Chicken isn’t fancy. You already know this. And yet, as a bay area resident, I almost have a weird level of guilt in admitting that I periodically roast up a whole chicken or that it is my preferred protein to toss into salads. Instead of ahi tuna or mung-soaked tofu (Is that a thing? It sounds like a thing. I’m just making up pretentious food things now! Wheee!) or San Francisco bay lobster that I caught myself on my yacht – my hybrid yacht! – which runs only on ethanol and electricity, and love. Sweet hippie love.
I bought this chicken at the grocery store. And then, I put it in a pan, and I put some salt and pepper on it, and then, for fun, some fresh rosemary, and then for even more fun, some parmesan, just to see what would happen. And what happened was a delicate cheese crunch, a burst of warm rosemary flavor, and a hint of pepper that played nicely with the moistness of the chicken and the flavor of the olive oil it was seared in. Easy, rustic ingredients that everyone has on hand.
After that, I cut it up and put it on some mixed greens and added some heirloom tomatoes (which I did not get at the farmer’s market) and a toss of balsamic and some avocado. And I ate it on my deck with some amazing goat cheese, which came from a goat whom I do not know personally, and made at a farm I’ve never heard of. Though, the farm is nearby, so we can pat ourselves on the back for eating local.
You guys, I am hanging my head in shame over all this. Everything but the cheese.
Except, I’m not. Because great food is for everyone. This is something that’s been bothering a bit, because while the Bay Area is full of passionate eaters and wonderful chefs, both in restaurants and in homes, there can be a level of pretention that is completely ridiculous about food. Is it vegan? Did it come from Whole Foods? Is it organic? Did you get it at (insert Ferry Building vendor here) because otherwise I will slightly judge this food and deem it unworthy of my consumption.
I don’t ever want anyone to think that this blog (i.e., me) comes from that place, but sometimes San Francisco people get lumped into one category. If you got that organic chicken at the grocery store, or if you killed that chicken in your backyard, you can still make something delicious out of it. If you don’t live within spitting’s distance of a farmer’s market every day of the year, you can still cook! And even if you’re not the greatest cook in the world, you can still try. You don’t have to live vicariously through food blogs and cookbooks or dream of when you are advanced enough to cook ahi, or think that you can’t cook amazing dishes because you live in Nebraska and not San Francisco. Just get some chicken, don’t feel bad about it, and fire up the stove.
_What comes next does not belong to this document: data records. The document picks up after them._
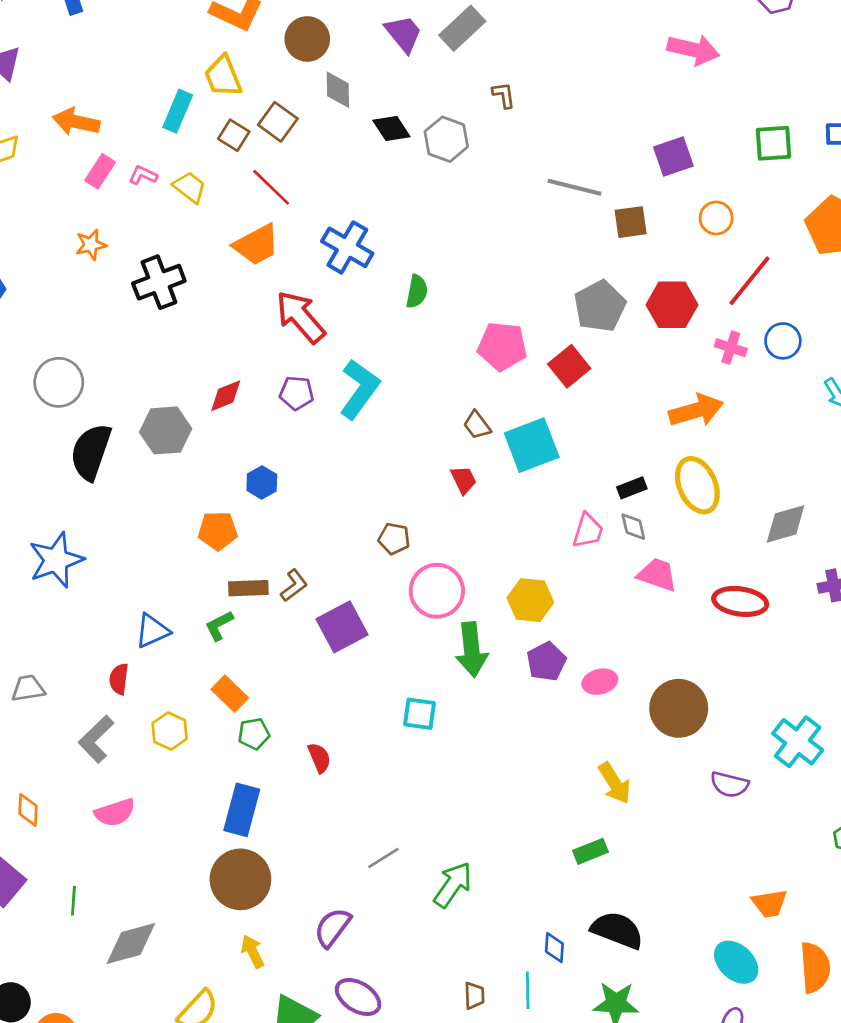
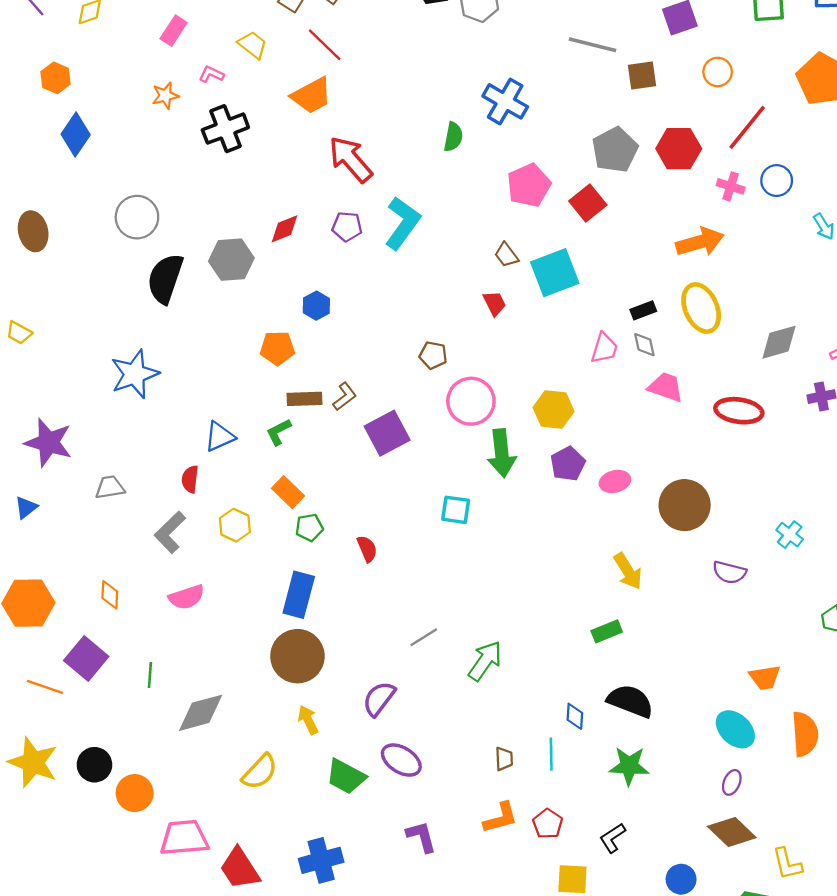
pink L-shape: (143, 175) -> (211, 74), moved
blue cross: (347, 247) -> (505, 101), moved
pink pentagon: (502, 346) -> (529, 185), turned -30
cyan cross: (798, 742) -> (790, 535), size x0.6

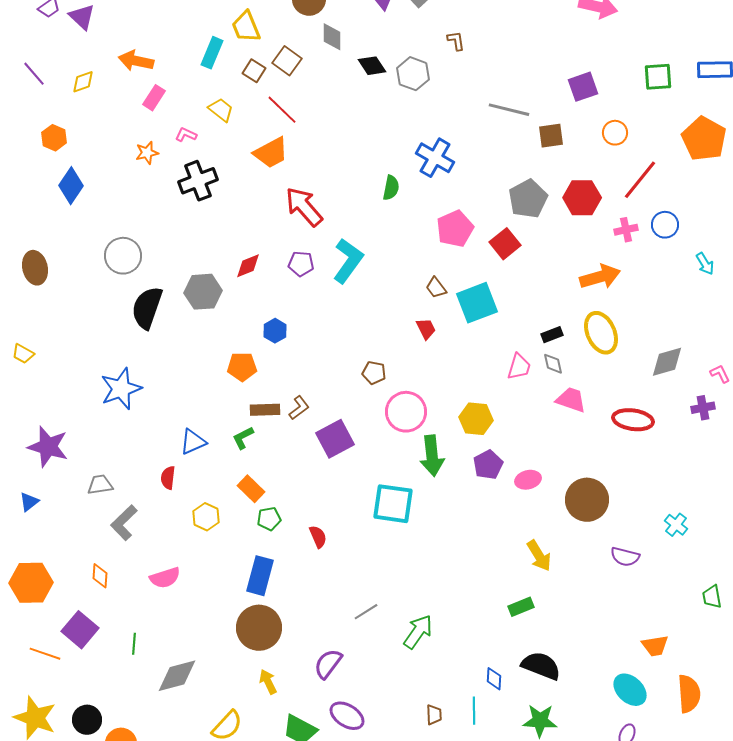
pink cross: (731, 186) -> (626, 230), turned -30
cyan square: (456, 510) -> (393, 504), size x1.6
gray L-shape: (170, 532) -> (124, 523), moved

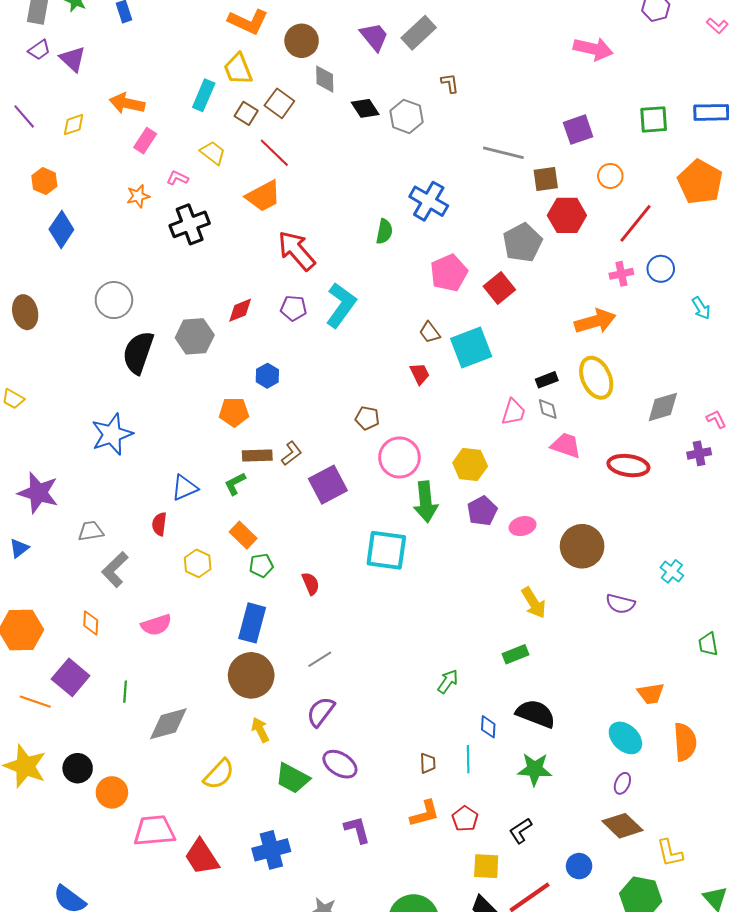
red hexagon: (582, 198) -> (567, 215), moved
gray line: (366, 612) -> (320, 659), moved
green arrow: (418, 632) -> (448, 681), moved, size x0.7

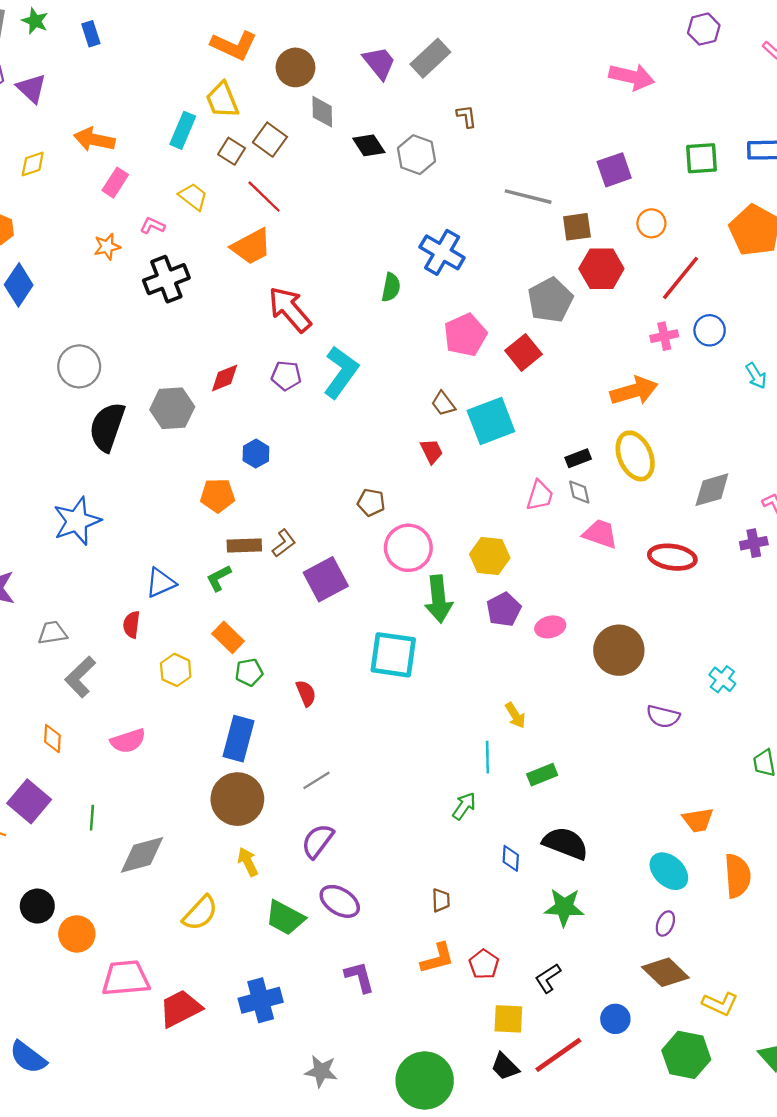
yellow arrow: (534, 603) -> (515, 715), moved, size x0.7
cyan line: (468, 759) -> (487, 757), moved
yellow L-shape: (670, 853) -> (720, 1004), turned -52
red trapezoid: (202, 857) -> (180, 1008), turned 96

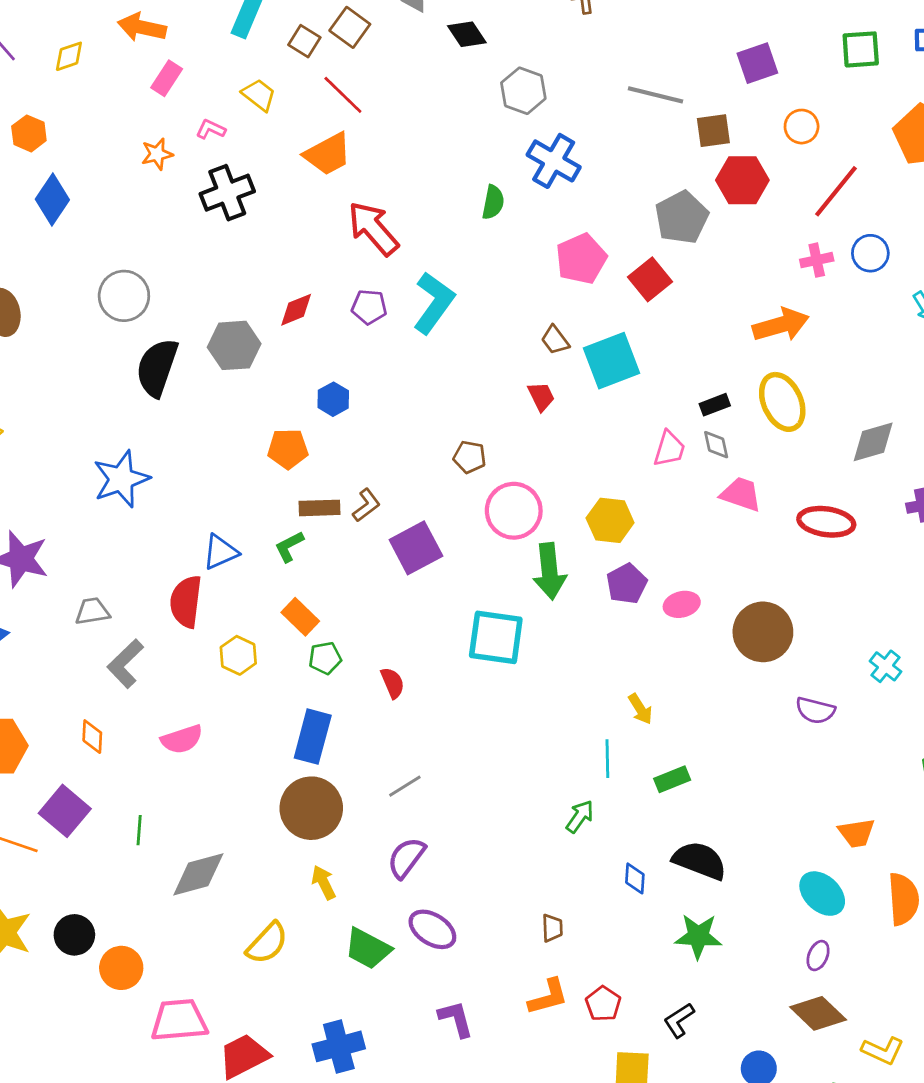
gray hexagon: (416, 155) -> (523, 91), moved
red semicircle: (132, 625) -> (186, 602), size x1.6

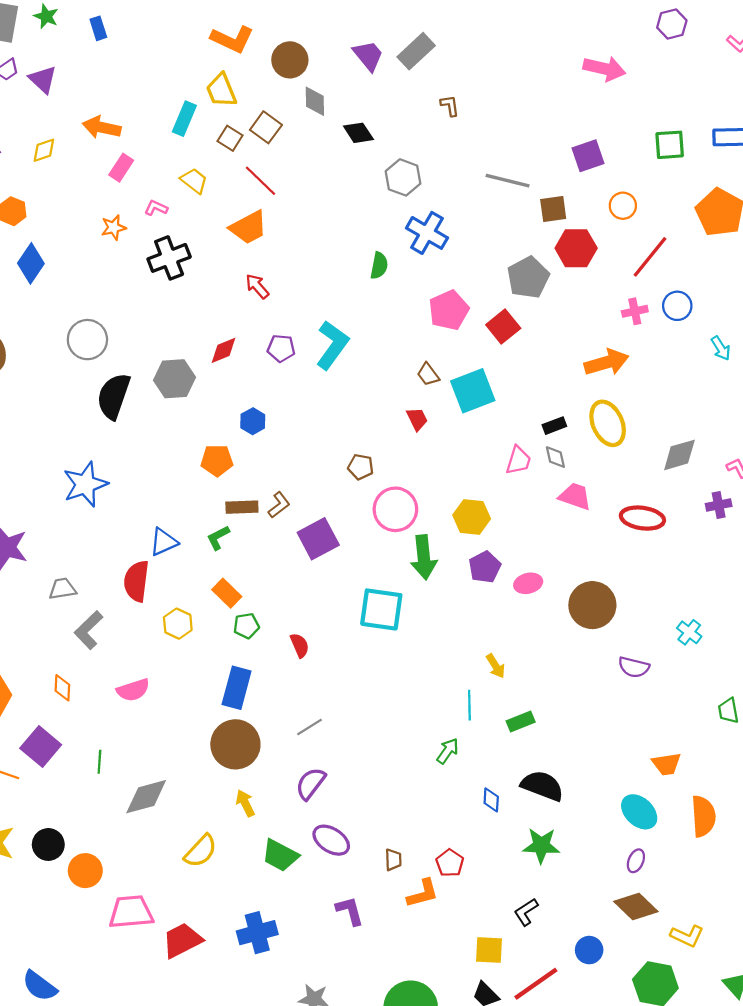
red arrow: (373, 228) -> (257, 286), moved, size x0.6
brown trapezoid: (552, 928) -> (393, 860), moved
red pentagon: (603, 1004) -> (450, 863), moved

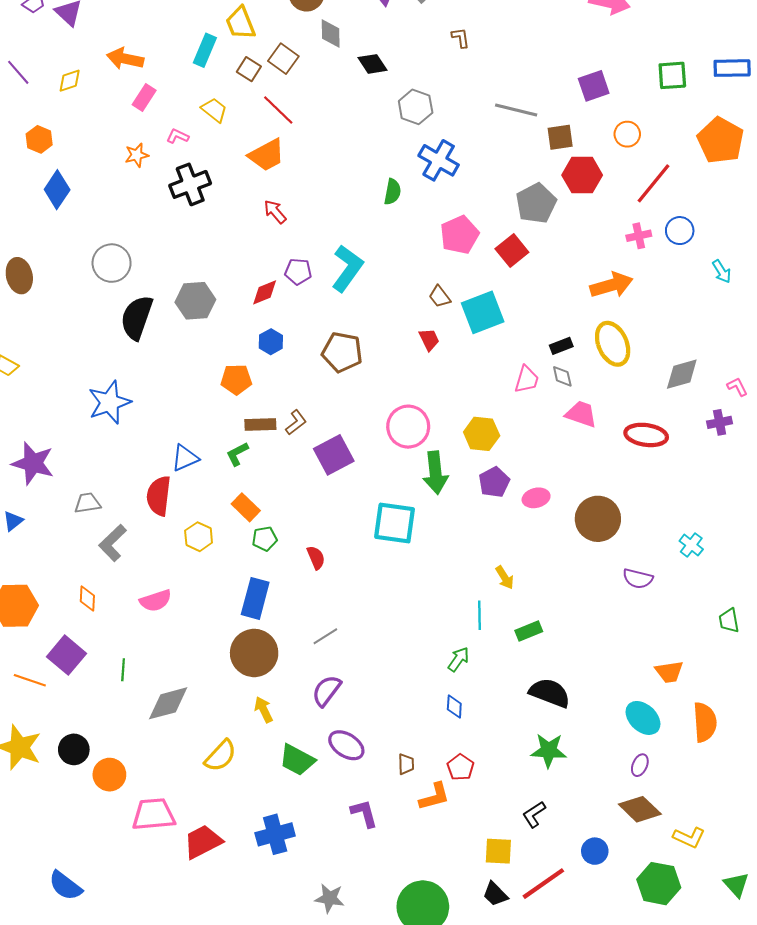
red diamond: (223, 350) -> (265, 292), moved
brown pentagon: (361, 467) -> (342, 352), moved, size x1.6
blue diamond: (491, 800) -> (454, 706), moved

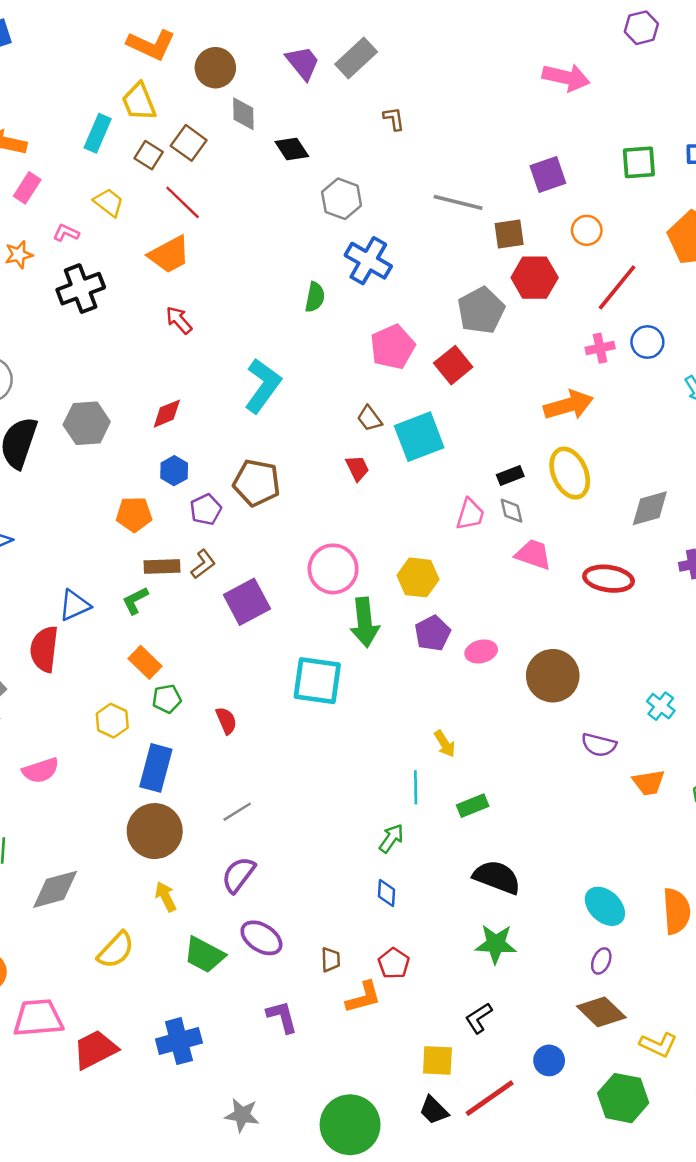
purple pentagon: (298, 271) -> (206, 509), moved, turned -30
yellow hexagon: (199, 537) -> (112, 721), moved
orange trapezoid: (669, 672) -> (649, 783), moved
You can do it. I know you can!
And you know what? In your honor, non-pretentious cook to fellow non-pretentious cook, I will rename this post Afternoon Chicken. Because that’s when I made it. It’s not fancy, but it’s good. And sometimes, good is great.
CHICKEN RUSTICA AKA AFTERNOON CHICKEN
. 1 lb. chicken breast
. 3 tablespoons EVOO
. 3 tablespoons grated parmesan
. A few sprigs of rosemary, to taste
. S&P, preferably sea salt, if you have it, because the flavor is more dense than regular table salt
1. Heat EVOO over medium heat, until the skillet is coated and swirls in the pan.
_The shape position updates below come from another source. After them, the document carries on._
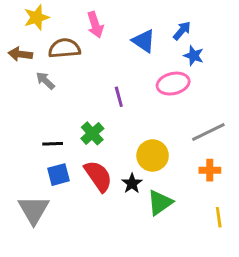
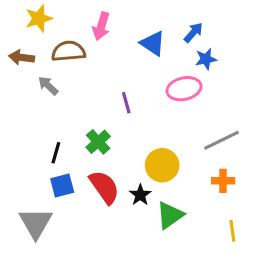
pink arrow: (95, 25) -> (101, 26), turned 35
blue star: (194, 56) -> (206, 59), turned -30
black line: (53, 144) -> (56, 153), turned -72

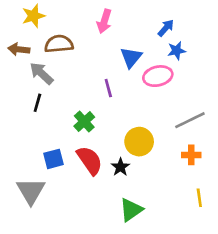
pink arrow: (101, 26) -> (104, 21), moved
blue triangle: (153, 43) -> (131, 57), moved, turned 35
gray arrow: (48, 86) -> (41, 73), size x1.4
black line: (56, 153) -> (37, 103), moved
green triangle: (170, 215) -> (131, 210), moved

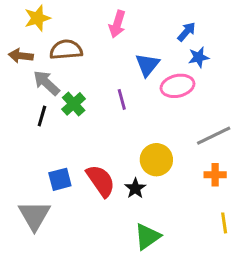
green cross: (84, 122) -> (74, 104), moved

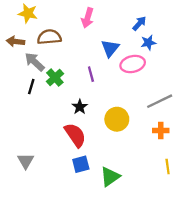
yellow star: (37, 18) -> (28, 13), turned 30
blue square: (60, 179) -> (81, 164), moved
black star: (135, 188) -> (80, 107), moved
gray triangle: (34, 215) -> (26, 161), size x0.7

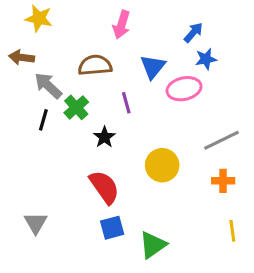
brown semicircle: (49, 37) -> (95, 65), moved
black star: (80, 107) -> (104, 137), moved

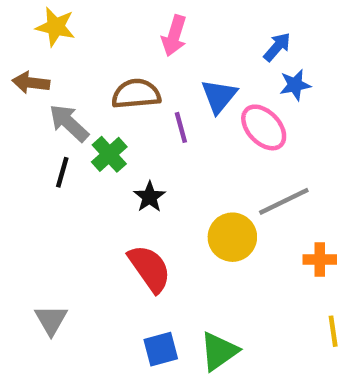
pink ellipse: (184, 89) -> (264, 127), turned 60
purple line: (126, 103) -> (181, 127), moved
gray line: (221, 140) -> (284, 201), moved
blue square: (112, 228) -> (161, 349), moved

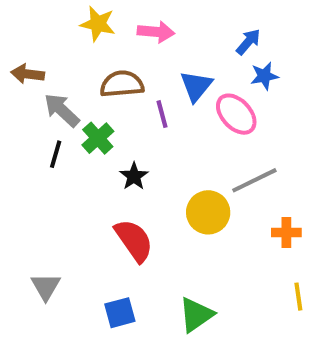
yellow star: (56, 27) -> (98, 24), moved
pink arrow: (174, 36) -> (156, 32), turned -102
blue square: (161, 349) -> (120, 313), moved

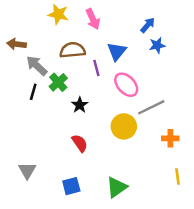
pink arrow: (156, 32) -> (93, 19), turned 60
pink ellipse: (236, 114) -> (126, 85), moved
red semicircle: (134, 240) -> (80, 143), size x0.7

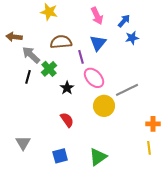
pink arrow: (93, 19) -> (97, 16), moved
pink ellipse: (126, 85) -> (94, 78), moved
orange cross: (170, 138) -> (153, 124), moved

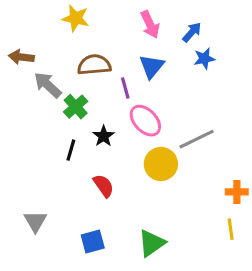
black line: (28, 77) -> (71, 150), moved

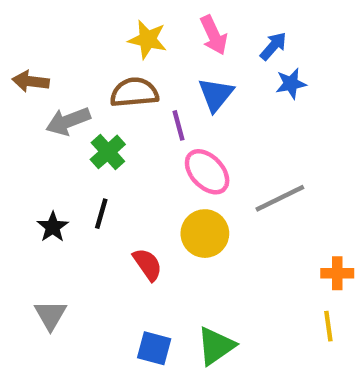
yellow star: (76, 18) -> (148, 39), moved
gray arrow: (48, 85) -> (68, 121), turned -64
black star: (104, 136) -> (53, 227), moved
yellow circle: (161, 164) -> (205, 234), moved
blue square: (93, 242) -> (154, 348), moved, turned 30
2. Lay the chicken in the pan and season liberally with salt, pepper, parm and a sprig of rosemary
3. When the chicken begins to turn white, flip it over and season the other side.
4. Continue flipping and turning, until the chicken is cooked all the way through. The outsides should be brown and nicely crisped, but not burned. Adjust heat accordingly. I like to cook on medium high and watch it carefully, for a really nice sear, but if you’re multi-tasking, turn it down so it doesn’t burn.